Records from a data source
▶

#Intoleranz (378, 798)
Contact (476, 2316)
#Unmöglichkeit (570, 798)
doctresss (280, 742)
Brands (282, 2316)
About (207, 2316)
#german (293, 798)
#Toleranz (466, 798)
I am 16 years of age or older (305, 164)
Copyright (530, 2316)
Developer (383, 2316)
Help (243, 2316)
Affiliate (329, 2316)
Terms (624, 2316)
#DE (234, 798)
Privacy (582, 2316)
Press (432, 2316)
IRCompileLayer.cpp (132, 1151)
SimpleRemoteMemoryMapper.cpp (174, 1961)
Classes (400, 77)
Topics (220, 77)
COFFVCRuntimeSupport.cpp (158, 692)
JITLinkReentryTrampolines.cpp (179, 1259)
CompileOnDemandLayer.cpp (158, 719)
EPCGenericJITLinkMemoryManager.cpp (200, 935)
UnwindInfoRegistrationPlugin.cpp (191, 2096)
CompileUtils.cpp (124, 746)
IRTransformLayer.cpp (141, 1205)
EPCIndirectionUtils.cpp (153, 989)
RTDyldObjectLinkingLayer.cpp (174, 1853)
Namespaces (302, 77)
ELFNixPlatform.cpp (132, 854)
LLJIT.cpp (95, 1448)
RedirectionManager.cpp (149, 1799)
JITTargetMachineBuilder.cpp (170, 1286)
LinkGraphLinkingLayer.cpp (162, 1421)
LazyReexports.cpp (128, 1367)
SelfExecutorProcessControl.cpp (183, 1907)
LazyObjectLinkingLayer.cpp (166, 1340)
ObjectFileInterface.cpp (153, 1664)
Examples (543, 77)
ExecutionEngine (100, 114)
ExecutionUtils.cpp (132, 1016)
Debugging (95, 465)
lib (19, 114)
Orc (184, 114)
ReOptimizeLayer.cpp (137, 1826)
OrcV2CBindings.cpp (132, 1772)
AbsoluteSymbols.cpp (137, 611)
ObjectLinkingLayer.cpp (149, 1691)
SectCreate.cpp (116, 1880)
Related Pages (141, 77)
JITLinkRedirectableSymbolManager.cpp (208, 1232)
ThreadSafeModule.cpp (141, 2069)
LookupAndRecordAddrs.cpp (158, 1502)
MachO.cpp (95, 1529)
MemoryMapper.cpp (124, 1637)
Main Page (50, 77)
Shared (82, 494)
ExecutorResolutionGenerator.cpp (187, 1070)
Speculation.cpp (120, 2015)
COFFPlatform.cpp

◀

**Work order:**
Print only the lines from the top of the data above down to the line holding "OrcV2CBindings.cpp (132, 1772)", inclusive.

**Answer for this exercise:**
#Intoleranz (378, 798)
Contact (476, 2316)
#Unmöglichkeit (570, 798)
doctresss (280, 742)
Brands (282, 2316)
About (207, 2316)
#german (293, 798)
#Toleranz (466, 798)
I am 16 years of age or older (305, 164)
Copyright (530, 2316)
Developer (383, 2316)
Help (243, 2316)
Affiliate (329, 2316)
Terms (624, 2316)
#DE (234, 798)
Privacy (582, 2316)
Press (432, 2316)
IRCompileLayer.cpp (132, 1151)
SimpleRemoteMemoryMapper.cpp (174, 1961)
Classes (400, 77)
Topics (220, 77)
COFFVCRuntimeSupport.cpp (158, 692)
JITLinkReentryTrampolines.cpp (179, 1259)
CompileOnDemandLayer.cpp (158, 719)
EPCGenericJITLinkMemoryManager.cpp (200, 935)
UnwindInfoRegistrationPlugin.cpp (191, 2096)
CompileUtils.cpp (124, 746)
IRTransformLayer.cpp (141, 1205)
EPCIndirectionUtils.cpp (153, 989)
RTDyldObjectLinkingLayer.cpp (174, 1853)
Namespaces (302, 77)
ELFNixPlatform.cpp (132, 854)
LLJIT.cpp (95, 1448)
RedirectionManager.cpp (149, 1799)
JITTargetMachineBuilder.cpp (170, 1286)
LinkGraphLinkingLayer.cpp (162, 1421)
LazyReexports.cpp (128, 1367)
SelfExecutorProcessControl.cpp (183, 1907)
LazyObjectLinkingLayer.cpp (166, 1340)
ObjectFileInterface.cpp (153, 1664)
Examples (543, 77)
ExecutionEngine (100, 114)
ExecutionUtils.cpp (132, 1016)
Debugging (95, 465)
lib (19, 114)
Orc (184, 114)
ReOptimizeLayer.cpp (137, 1826)
OrcV2CBindings.cpp (132, 1772)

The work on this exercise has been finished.